One of the two Mayoral candidates who will soon face off in a general election, De Blasio is the only one to present a plan that would look to specifically benefit immigrant owned small business owners, a portion that represents almost half of all small business owners.
In 2011 there were 69,000 immigrant small businesses totaling 48 percent of the Cities total, according to a report released by the Fiscal Policy Institute.
There is potential for the next mayor to do more by removing barriers to immigrant entrepreneurship, believes David Dyssegaard Kallick, a fellow at the Institute who released the 2011 study.
“Immigration has not been much of an issue in the mayor’s race; it’s just not as controversial a topic in New York City as it is in other parts of the country,” said Kallick.
Kallick emphasized that providing a safer environment for immigrants with city-issued ID cards, more language classes and other initiatives would make for a better climate for immigrant owned small businesses.

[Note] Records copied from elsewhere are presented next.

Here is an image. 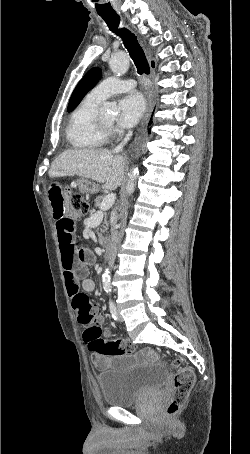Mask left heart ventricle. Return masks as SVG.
I'll use <instances>...</instances> for the list:
<instances>
[{"label": "left heart ventricle", "instance_id": "obj_1", "mask_svg": "<svg viewBox=\"0 0 250 454\" xmlns=\"http://www.w3.org/2000/svg\"><path fill=\"white\" fill-rule=\"evenodd\" d=\"M101 119L107 125H112V123L114 121V119L112 117H106V116H102Z\"/></svg>", "mask_w": 250, "mask_h": 454}]
</instances>
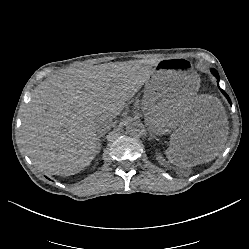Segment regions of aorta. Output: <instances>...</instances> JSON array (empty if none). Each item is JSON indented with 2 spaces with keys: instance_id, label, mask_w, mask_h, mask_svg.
Wrapping results in <instances>:
<instances>
[{
  "instance_id": "762f6f07",
  "label": "aorta",
  "mask_w": 249,
  "mask_h": 249,
  "mask_svg": "<svg viewBox=\"0 0 249 249\" xmlns=\"http://www.w3.org/2000/svg\"><path fill=\"white\" fill-rule=\"evenodd\" d=\"M143 130V125L136 119H129L126 122V131L131 135H140Z\"/></svg>"
}]
</instances>
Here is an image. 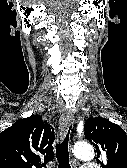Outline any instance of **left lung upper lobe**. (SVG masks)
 <instances>
[{
	"label": "left lung upper lobe",
	"mask_w": 127,
	"mask_h": 168,
	"mask_svg": "<svg viewBox=\"0 0 127 168\" xmlns=\"http://www.w3.org/2000/svg\"><path fill=\"white\" fill-rule=\"evenodd\" d=\"M84 131L96 148V160L102 168H127V134L119 125L103 117H90Z\"/></svg>",
	"instance_id": "5c2ea615"
}]
</instances>
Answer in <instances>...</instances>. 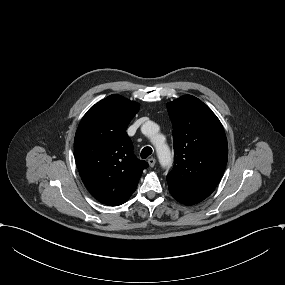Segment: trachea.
<instances>
[{"label": "trachea", "instance_id": "obj_1", "mask_svg": "<svg viewBox=\"0 0 285 285\" xmlns=\"http://www.w3.org/2000/svg\"><path fill=\"white\" fill-rule=\"evenodd\" d=\"M151 153H152V148L145 147L141 151V158L146 159L147 157H149L151 155Z\"/></svg>", "mask_w": 285, "mask_h": 285}]
</instances>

While those are all plans that De Blasio outlines in his vision for “A Safer and More Accessible City for All Immigrants,” implementation would be out of his hands as mayor and in control of City Council or State Legislature, such as his plan for allowing undocumented New Yorkers access to drivers licenses.
His plan may be paying off. A search of campaign contributions shows a numbers chunky $500 and $1000 donations from those described as “Self employed business owners” from the immigrant enclaves of Flushing, Jackson Heights and Forest Hills. He even got a $2,475 donation from Payal Sharma, one of the Indian entrepreneurs of Manhattan hotspot Prana.

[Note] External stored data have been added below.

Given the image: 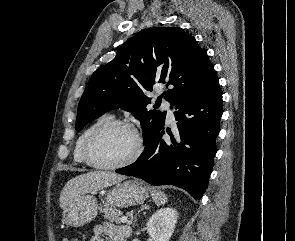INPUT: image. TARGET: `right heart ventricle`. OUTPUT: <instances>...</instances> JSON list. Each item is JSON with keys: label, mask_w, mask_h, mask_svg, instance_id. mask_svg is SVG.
Here are the masks:
<instances>
[{"label": "right heart ventricle", "mask_w": 295, "mask_h": 241, "mask_svg": "<svg viewBox=\"0 0 295 241\" xmlns=\"http://www.w3.org/2000/svg\"><path fill=\"white\" fill-rule=\"evenodd\" d=\"M114 117L111 114H103L96 118L93 122H91L78 136L74 151H73V159L74 162L78 165H87L85 158H84V146L91 135V133L100 125H102L105 122H108L110 120H113Z\"/></svg>", "instance_id": "obj_1"}]
</instances>
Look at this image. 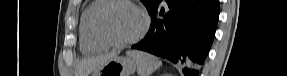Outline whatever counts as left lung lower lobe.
<instances>
[{
    "mask_svg": "<svg viewBox=\"0 0 287 76\" xmlns=\"http://www.w3.org/2000/svg\"><path fill=\"white\" fill-rule=\"evenodd\" d=\"M169 11L157 5L145 38L132 46L184 65L198 76L211 47L219 17V0H166Z\"/></svg>",
    "mask_w": 287,
    "mask_h": 76,
    "instance_id": "left-lung-lower-lobe-1",
    "label": "left lung lower lobe"
}]
</instances>
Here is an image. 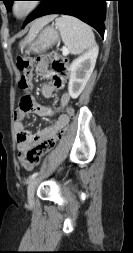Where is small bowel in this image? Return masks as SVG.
Instances as JSON below:
<instances>
[{
	"label": "small bowel",
	"mask_w": 133,
	"mask_h": 253,
	"mask_svg": "<svg viewBox=\"0 0 133 253\" xmlns=\"http://www.w3.org/2000/svg\"><path fill=\"white\" fill-rule=\"evenodd\" d=\"M36 71L40 77L47 79L41 88V93L44 97L50 98L56 91L64 87L63 78L50 70L46 56L38 57ZM69 101V93L63 92L59 98L60 107H65ZM31 113L44 117L51 115L52 110L38 104L34 97H32V93H23L19 107L14 112V129L17 136L19 161L26 170H31L33 168V165L27 160L28 152L39 146L46 139L54 136L58 130L69 123V118L66 114H61L54 124L33 133L24 124L25 118Z\"/></svg>",
	"instance_id": "small-bowel-1"
}]
</instances>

“Immigrants are a major driving force of the economy. It has not come from the major corporations but from the small guys,” said Dennis Reeder, executive director at Washington Heights Inwood Development Corporation. “And Bill De Blasio realizes that.”
Reeder described dealing with a predominantly Dominican population, who could start a business back home with just a sign in a window. He said once here they find confusion in finding out they need permits, certifications, tax ID’s, etc.
That Do-It-Yourself attitude could be why many immigrant owned business owners were unaware of help. As Public Advocate, De Blasio’s office found that 92 percent of immigrant business surveyed received no services to start, sustain, or grow. 51 percent were unaware such services were available to them.
As part of his plan to help these Businesses as Mayor De Blasio is proposing a five point plan that create economic development hubs in at least 12 immigrant and low-income areas, establish a $100 million dollar revolving find for neighborhood entrepreneurs promotes entrepreneurship training in even more languages, give local businesses, including immigrant small businesses, a second shot at city contracts and end the fine assault on small businesses.
Reeder and Kallick would not discuss personal politics of that of their organizations for this article but Reeder says if he had to guess, he would say a majority of the small business owners would lean towards De Blasio, though it’s still early and he hasn’t seen signs of support.
So far Republican Candidate Joe Lhota has not outlined any plans to help immigrant owned small businesses. Reeder said a Lhota administration would hark back to the Giuliani days with not much invest in the small guys.
“People are sick of authoritarians and they are looking for people who are willing to listen,” said Reeder. “Bill de Blasio has shown a commitment to the little guy.”